From the degree distribution, we want to find the top ten students who has largest degree. We execute the command on the platform, and get the ten students:

[No.11, No.4, No.24, No.29, No.12, No.20, No.21, No.17, No.2, No.26]

These ten people know more students’ dialect in our class.

Average shortest path length

Since the graph is unconnected, remove the single points and compute average path length of connected subgraph.

Choose dialect and press AverageShortestPathLength button in GUI;

Or run the cell[19] in readme.ipynb

Or open the pycharm platform and run:

python ASPL.py dialect

We get average path equals to 1.451613. In other words, the graph has strong ability to transmit information. We can see from figure12, the graph is very dense. For any nodes A and B, if A want to pass a message to B, the average path between them is 1.451613.

Clustering coefficient

Choose dialect and press Clustering button in GUI;

Or run the cell[20] in readme.ipynb

Or open the pycharm platform and run:

python Clustering.py dialect

We get clustering coefficient equals to 0.8035957. In other words, the ratios our friends know each other’s dialect is 80%.

Coreness

A higher-coreness node is more important than a lower-coreness node in a network. And if a network with a higher coreness will have better robustness against intentional attacks.

Choose dialect and press Coreness button in GUI;

Or run the cell[21] in readme.ipynb

Or open the pycharm platform and run:

python Coreness.py dailect

We compute the coreness of every nodes:

[2, 2, 16, 5, 16, 5, 15, 15, 0, 3, 2, 15, 16, 16, 16, 2, 5, 15, 15, 5, 16, 16, 15, 15, 16, 15, 16, 15, 15, 16, 16, 2]

The Coreness of the network is 16

We remove the node whose degree less than flag, and output the left graph step by step as Figure16

Figure16: coreness calculating

Dynamical behaviors

We test the robustness and fragility of figure 12 with some attacks. The attacks mean remove some nodes in the graph. There are two kinds of attacks: one is removing the nodes with larger degree, which is an intentional attack. And the other is randomly removing the nodes, which is a random attack.

Choose dialect and press Attack button in GUI;

Or run the cell[22] in readme.ipynb

Or open the pycharm platform and run:

python Attack.py dialect

We can get the stimulation with attacks which shown as figure 17.

Figure 17. Robustness and fragility

From figure 17, we can find that for intentional attack, the graph quickly divided into some small sub graphs. Comparing with intentional attack, the random attack’s speed of dividing into sub graphs seems to be a liner function. It doesn’t decline as fast as an intentional attack.
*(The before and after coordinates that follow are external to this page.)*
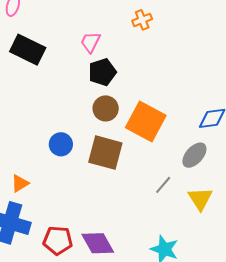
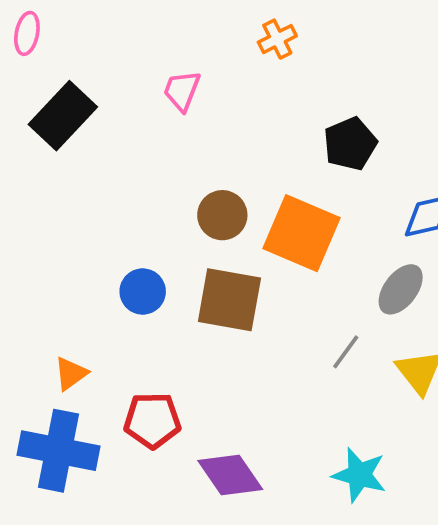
black rectangle: (28, 50) -> (63, 116), turned -68
black pentagon: (102, 72) -> (350, 144), moved
red pentagon: (58, 240) -> (152, 420), moved

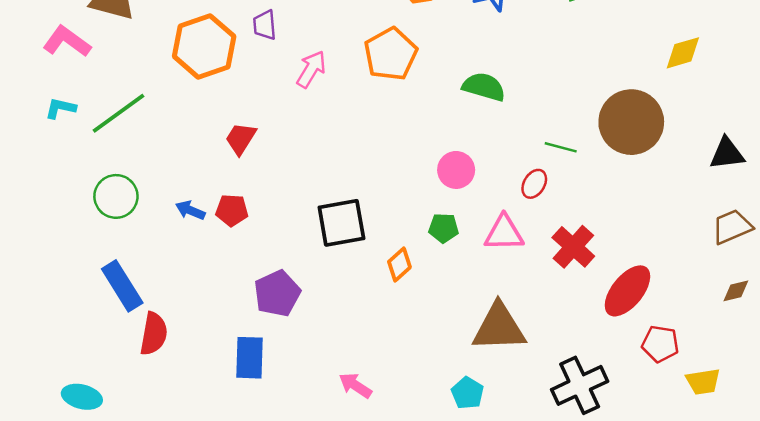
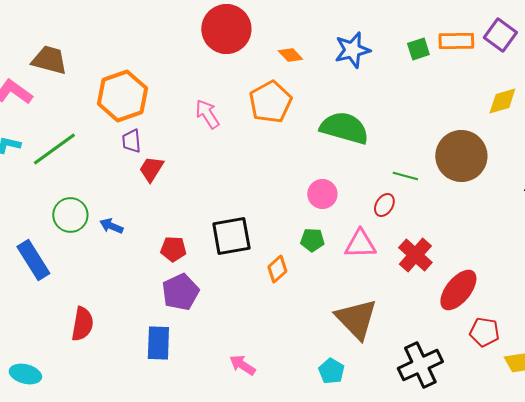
purple trapezoid: (265, 25) -> (131, 141), moved
pink arrow: (311, 69) -> (207, 114), turned -64
green semicircle: (484, 87) -> (344, 128), size x1.4
green circle: (116, 196) -> (70, 215), moved
red pentagon: (232, 210) -> (173, 249), moved
blue rectangle: (122, 286) -> (33, 260), moved
brown triangle: (499, 327) -> (356, 319), turned 48

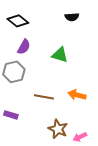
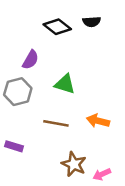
black diamond: (18, 21) -> (57, 27), moved
green triangle: (60, 55) -> (65, 84), moved

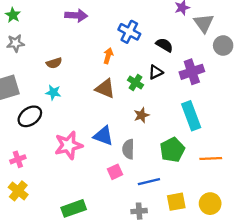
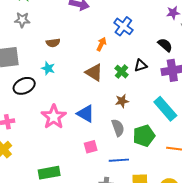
black semicircle: (164, 45) -> (165, 45), moved
cyan rectangle: (191, 116) -> (165, 109), turned -30
pink star: (68, 145) -> (54, 117), turned -30
gray semicircle: (128, 149) -> (118, 128), moved, turned 150

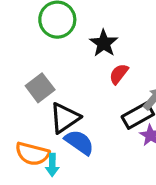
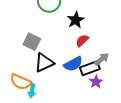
gray square: (40, 88) -> (32, 42), turned -36
blue semicircle: (79, 142) -> (73, 64), moved, turned 108

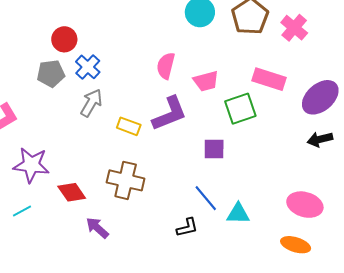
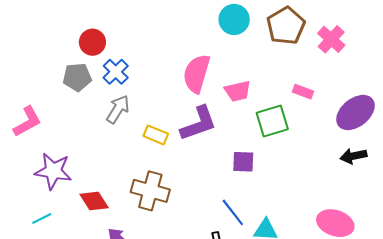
pink semicircle: (166, 66) -> (197, 74), size x1.4
pink rectangle: (269, 79) -> (303, 92), size x0.6

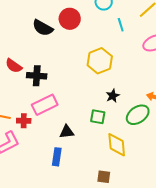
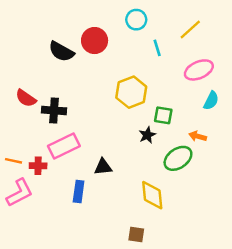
green square: (98, 117) -> (163, 115), moved
black triangle: (67, 132) -> (103, 167), moved
blue rectangle: (57, 157) -> (79, 191), moved

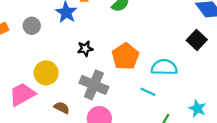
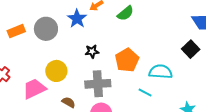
gray circle: (32, 26) -> (46, 29), size x1.5
gray cross: (94, 85) -> (98, 84), turned -30

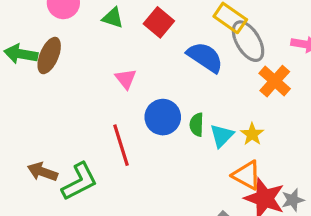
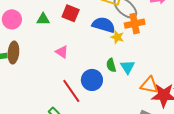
orange cross: (275, 81) -> (135, 24), moved, turned -36
blue circle: (163, 117) -> (92, 80), moved
yellow star: (252, 134) -> (117, 37), moved

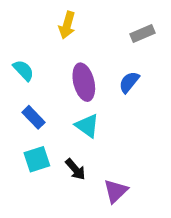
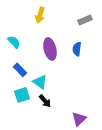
blue semicircle: (129, 82) -> (77, 49), turned -32
cyan triangle: (87, 126) -> (40, 82), moved
purple triangle: (116, 191) -> (79, 119), moved

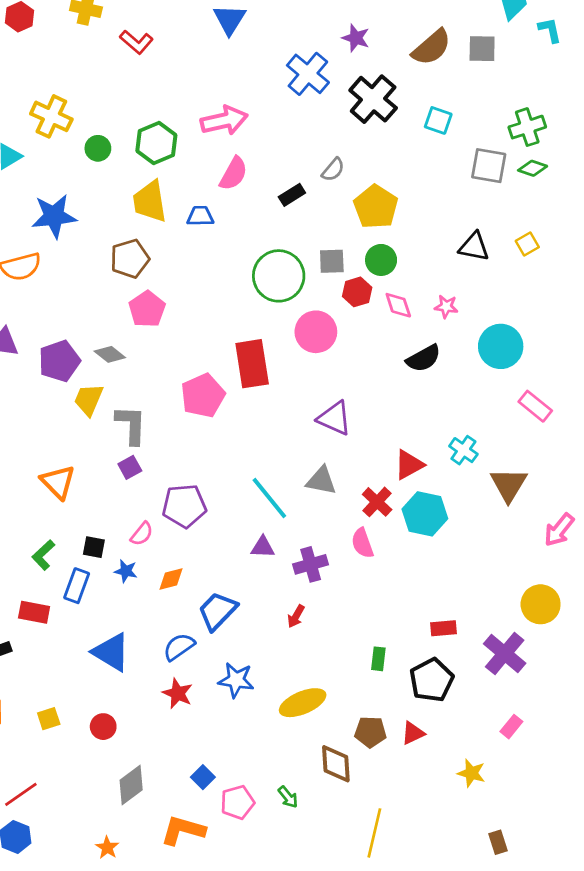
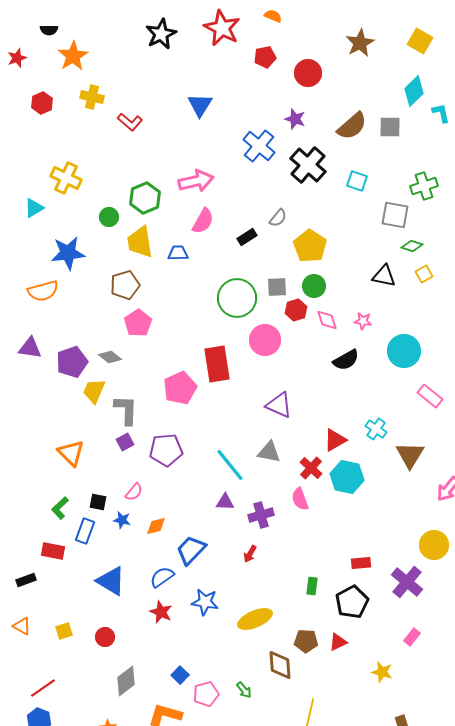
green circle: (98, 148) -> (109, 217), moved
green diamond: (533, 168) -> (412, 246), moved
purple pentagon: (184, 506) -> (166, 450), moved

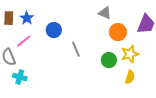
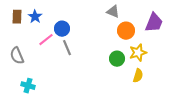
pink line: (24, 41) -> (46, 40), moved
gray line: (76, 49) -> (67, 48), moved
cyan cross: (20, 77) -> (28, 86), moved

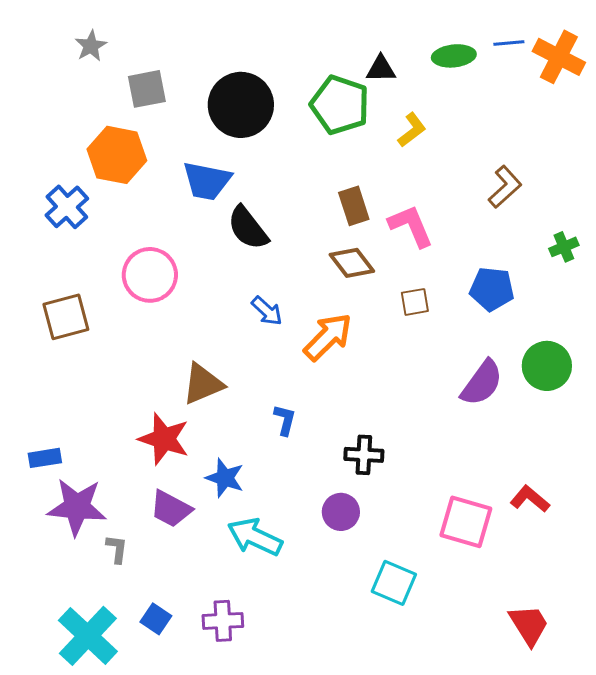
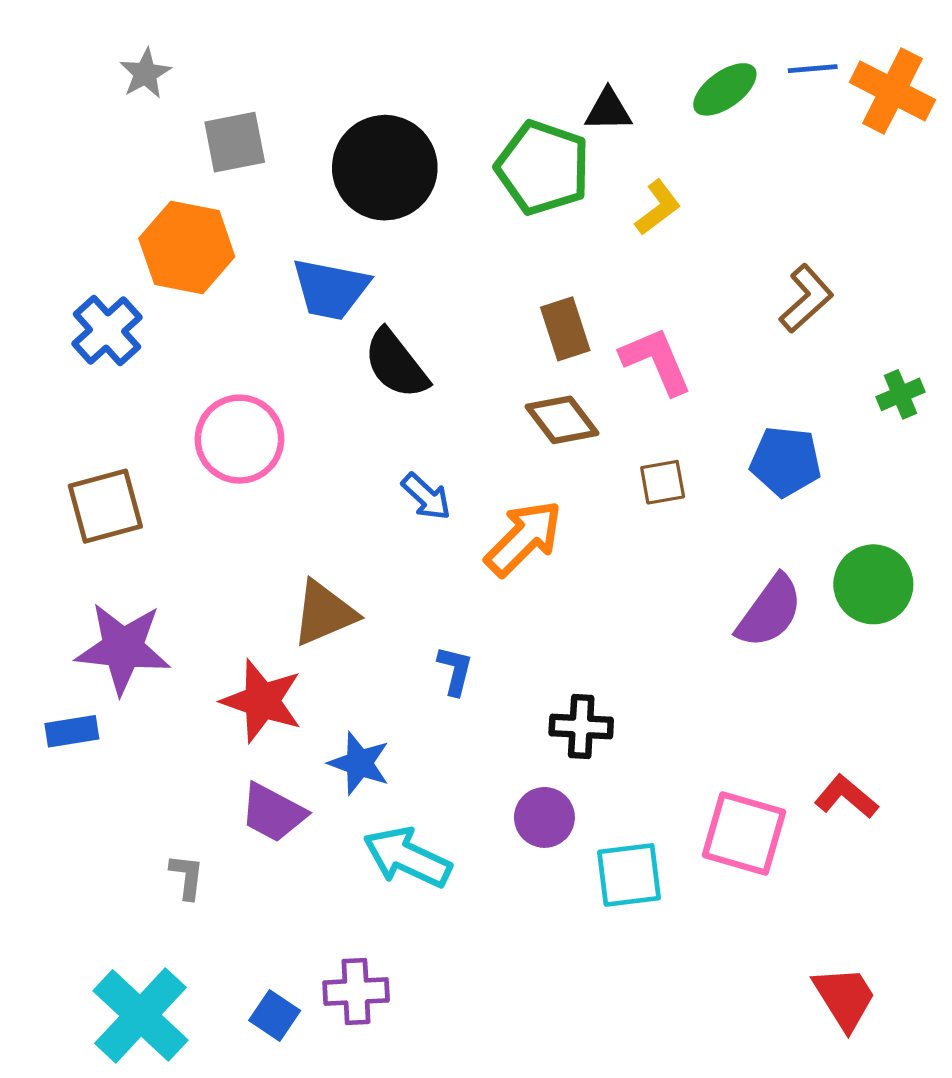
green ellipse: (454, 56) -> (725, 89), turned -30
purple star: (77, 507) -> (123, 648), moved
cyan square: (394, 583) -> (629, 875), moved, turned -30
blue square: (156, 619) -> (275, 1015), moved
Compare with Figure 7 and figure 12, it’s has better robustness.

  1. CONCLUSION

In this paper, we presented complex network theorem to analyze three relations of our class. The three relations included knowing someone’s name, knowing someone’s hometown and knowing someone’s dialect. Through simulating and analyzing the network properties and dynamical behaviors, we find that:1) A few people control the power in the first network. That is, they are very popular among the students and play an important role to transmit information.2) The second network seems to be sparser with fewer edges, that means people don’t know each other’s hometown very much unless friends.3) Third network shows plenty of dialects are easy to recognize, but some are difficult to recognize.